A Week of Australian Music – The ’70s Part I

As I mentioned in my previous post, I was only a few years old when this decade ended, but it’s music was heard all throughout my early years and of course I have some very fond favourites.

Owing to what prompted this little series, it’s probably somewhat appropriate that the first song I want to mention is Black and Blue by Chain, which is about a convict sent to Australia. Released in 1971, so four years before I was born, but a song I grew up listening to. I was actually thrilled when I found this clip on YouTube the other day, as it’s one of the first songs I looked up when I got connected to the ‘net, but found nothing back then. The best thing about it is that it’s a clip featuring the actual band, and not just a fan-made upload with random pics. Singer Matt Taylor looks a lil bit awkward, and I love that when he pulls the harmonica out, he has to take it out of the box first!

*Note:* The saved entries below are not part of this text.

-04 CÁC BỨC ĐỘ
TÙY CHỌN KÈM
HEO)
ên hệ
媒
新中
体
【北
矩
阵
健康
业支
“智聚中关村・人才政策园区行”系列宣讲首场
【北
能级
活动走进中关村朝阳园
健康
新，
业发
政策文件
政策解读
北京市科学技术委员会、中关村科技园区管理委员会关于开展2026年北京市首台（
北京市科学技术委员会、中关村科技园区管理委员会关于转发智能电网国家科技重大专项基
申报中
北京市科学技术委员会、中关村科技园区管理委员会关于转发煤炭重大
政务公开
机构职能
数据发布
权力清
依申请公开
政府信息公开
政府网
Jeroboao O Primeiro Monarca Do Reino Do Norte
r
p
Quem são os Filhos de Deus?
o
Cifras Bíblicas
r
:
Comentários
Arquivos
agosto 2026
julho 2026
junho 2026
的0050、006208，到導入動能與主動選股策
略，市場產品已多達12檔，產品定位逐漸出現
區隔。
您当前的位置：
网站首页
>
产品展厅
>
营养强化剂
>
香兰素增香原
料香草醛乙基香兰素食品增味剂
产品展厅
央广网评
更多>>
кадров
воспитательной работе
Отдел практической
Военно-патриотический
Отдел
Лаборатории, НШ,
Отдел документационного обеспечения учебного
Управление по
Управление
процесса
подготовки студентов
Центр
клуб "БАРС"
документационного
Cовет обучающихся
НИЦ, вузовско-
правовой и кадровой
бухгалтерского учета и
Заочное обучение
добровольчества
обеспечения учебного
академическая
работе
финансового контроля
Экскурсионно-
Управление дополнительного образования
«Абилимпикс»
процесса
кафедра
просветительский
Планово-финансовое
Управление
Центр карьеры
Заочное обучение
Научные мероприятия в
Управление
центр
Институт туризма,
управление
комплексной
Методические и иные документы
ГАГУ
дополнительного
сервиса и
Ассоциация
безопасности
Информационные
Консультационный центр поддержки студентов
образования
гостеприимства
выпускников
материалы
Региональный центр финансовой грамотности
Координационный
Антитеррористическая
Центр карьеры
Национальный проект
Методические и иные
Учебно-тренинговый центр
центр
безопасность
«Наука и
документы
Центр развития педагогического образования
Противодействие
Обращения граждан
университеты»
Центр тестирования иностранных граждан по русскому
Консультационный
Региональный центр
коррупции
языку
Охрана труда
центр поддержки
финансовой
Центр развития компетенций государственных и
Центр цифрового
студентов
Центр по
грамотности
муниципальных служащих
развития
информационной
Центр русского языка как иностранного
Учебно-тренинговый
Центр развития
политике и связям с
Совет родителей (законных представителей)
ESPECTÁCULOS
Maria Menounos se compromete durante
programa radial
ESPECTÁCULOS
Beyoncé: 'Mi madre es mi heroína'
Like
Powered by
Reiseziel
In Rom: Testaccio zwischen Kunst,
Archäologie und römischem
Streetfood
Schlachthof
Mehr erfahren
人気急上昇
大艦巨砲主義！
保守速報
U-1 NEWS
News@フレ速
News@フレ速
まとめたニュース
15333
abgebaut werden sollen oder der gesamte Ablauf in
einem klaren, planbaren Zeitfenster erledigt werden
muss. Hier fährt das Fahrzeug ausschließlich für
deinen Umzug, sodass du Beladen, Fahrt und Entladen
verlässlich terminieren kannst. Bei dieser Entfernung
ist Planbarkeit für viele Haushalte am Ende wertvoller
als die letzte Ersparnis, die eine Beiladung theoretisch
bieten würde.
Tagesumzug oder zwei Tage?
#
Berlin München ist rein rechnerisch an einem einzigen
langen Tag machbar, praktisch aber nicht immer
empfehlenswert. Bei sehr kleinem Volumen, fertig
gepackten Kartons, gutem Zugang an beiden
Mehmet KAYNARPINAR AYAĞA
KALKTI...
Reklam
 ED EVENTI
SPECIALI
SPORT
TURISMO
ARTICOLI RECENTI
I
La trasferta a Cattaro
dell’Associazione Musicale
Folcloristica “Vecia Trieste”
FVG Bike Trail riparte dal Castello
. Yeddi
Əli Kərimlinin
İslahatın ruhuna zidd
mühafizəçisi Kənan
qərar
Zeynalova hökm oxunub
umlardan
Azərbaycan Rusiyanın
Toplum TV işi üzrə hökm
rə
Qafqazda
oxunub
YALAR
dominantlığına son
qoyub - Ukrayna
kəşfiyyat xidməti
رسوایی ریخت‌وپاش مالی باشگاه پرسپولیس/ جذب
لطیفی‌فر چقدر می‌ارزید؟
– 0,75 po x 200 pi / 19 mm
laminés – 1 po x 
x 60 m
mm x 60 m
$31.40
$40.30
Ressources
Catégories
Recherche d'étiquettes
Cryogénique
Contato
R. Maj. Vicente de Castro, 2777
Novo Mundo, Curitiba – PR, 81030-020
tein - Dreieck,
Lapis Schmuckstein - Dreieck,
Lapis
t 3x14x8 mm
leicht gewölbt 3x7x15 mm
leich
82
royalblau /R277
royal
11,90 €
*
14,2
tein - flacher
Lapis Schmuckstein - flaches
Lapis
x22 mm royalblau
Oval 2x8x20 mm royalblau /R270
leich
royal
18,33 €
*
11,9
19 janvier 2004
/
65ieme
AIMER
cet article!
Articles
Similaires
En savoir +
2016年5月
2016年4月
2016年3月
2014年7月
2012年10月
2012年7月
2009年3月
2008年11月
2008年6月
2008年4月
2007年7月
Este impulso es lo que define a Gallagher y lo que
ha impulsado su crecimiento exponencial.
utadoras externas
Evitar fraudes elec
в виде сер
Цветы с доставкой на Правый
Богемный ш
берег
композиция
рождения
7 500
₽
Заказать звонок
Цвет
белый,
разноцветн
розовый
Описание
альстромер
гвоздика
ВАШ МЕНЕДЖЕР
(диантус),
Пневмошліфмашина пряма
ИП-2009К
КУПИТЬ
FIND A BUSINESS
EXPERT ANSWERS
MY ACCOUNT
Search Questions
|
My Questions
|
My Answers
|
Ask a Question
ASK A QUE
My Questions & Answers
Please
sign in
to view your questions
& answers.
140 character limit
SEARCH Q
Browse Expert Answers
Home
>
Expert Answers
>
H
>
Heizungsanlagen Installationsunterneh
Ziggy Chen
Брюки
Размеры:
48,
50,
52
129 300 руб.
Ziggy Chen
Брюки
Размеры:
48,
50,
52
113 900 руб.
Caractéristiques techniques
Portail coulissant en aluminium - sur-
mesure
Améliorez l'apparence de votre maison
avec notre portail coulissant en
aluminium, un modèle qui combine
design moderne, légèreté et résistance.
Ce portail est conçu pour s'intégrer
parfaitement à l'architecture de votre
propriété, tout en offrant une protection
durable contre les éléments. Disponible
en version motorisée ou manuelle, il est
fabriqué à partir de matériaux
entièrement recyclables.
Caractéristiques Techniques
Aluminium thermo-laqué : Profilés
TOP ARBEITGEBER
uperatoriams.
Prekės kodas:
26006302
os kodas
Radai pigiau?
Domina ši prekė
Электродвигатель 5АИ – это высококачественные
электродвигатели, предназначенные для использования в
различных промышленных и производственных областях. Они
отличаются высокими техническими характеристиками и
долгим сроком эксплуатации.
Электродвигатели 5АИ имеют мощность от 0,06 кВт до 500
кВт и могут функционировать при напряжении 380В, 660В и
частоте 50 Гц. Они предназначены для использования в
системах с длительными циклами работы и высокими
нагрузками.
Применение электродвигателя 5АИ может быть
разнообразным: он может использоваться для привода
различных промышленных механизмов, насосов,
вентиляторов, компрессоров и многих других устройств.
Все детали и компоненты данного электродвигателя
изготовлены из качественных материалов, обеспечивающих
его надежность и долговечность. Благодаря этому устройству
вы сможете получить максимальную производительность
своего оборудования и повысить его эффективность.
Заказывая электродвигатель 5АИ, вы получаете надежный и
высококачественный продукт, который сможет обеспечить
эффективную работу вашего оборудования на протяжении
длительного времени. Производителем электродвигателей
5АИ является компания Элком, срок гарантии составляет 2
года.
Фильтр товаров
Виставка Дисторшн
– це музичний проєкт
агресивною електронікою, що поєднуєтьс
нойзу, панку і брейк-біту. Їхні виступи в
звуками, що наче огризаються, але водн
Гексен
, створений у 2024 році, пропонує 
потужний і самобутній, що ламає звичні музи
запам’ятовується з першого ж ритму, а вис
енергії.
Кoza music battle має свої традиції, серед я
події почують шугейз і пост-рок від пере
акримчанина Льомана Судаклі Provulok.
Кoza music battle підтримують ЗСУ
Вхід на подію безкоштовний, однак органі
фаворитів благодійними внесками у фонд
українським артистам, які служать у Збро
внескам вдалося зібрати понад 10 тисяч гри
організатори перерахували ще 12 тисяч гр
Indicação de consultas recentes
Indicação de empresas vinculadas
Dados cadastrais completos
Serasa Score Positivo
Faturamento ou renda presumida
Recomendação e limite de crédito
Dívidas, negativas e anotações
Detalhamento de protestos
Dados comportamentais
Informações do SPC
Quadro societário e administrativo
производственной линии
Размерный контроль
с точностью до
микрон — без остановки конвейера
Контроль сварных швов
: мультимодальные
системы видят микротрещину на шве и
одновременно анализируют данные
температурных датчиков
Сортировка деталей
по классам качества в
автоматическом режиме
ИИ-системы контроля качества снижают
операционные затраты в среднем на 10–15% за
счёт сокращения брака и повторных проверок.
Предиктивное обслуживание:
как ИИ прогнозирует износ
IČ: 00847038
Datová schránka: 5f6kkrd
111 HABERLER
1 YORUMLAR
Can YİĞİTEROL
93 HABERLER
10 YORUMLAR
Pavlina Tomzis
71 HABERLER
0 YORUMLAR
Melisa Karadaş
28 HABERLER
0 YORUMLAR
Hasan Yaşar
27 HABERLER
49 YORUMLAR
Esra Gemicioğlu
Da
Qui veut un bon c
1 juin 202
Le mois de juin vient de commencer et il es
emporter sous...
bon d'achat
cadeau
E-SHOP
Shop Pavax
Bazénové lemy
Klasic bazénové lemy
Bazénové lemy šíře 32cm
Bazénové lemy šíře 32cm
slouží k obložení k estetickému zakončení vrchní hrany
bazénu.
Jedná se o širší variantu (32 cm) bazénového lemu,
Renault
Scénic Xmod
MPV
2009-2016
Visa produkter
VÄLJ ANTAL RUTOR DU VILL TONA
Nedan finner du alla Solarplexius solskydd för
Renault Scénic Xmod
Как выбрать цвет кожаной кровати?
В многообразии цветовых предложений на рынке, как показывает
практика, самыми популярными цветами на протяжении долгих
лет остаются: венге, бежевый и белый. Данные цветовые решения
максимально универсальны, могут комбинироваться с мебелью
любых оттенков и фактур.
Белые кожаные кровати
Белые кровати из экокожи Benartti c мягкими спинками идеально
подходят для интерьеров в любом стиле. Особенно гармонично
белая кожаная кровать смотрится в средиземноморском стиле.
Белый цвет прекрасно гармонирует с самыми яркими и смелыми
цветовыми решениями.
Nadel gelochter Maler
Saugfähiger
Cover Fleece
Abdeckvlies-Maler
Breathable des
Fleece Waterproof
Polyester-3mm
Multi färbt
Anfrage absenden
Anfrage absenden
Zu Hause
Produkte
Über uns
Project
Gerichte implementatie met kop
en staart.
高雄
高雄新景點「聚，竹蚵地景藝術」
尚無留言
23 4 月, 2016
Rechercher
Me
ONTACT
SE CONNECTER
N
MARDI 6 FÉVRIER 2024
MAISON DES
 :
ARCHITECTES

According to Wikipedia, this song is “genuine Australian Blues” – I’m not sure if that means because it’s Australian and blues, or because of the subject matter. Either way, it’s probably the first Australian blues song I not only heard, but the first blues song I actually liked.

Next up is Stevie Wright. Though he was a member of The Easybeats, a group often named the greatest Australian pop band of the 60’s, it’s his solo work from the 70’s that I’m most familiar with, and in particular the song Evie – Parts 1, 2 & 3.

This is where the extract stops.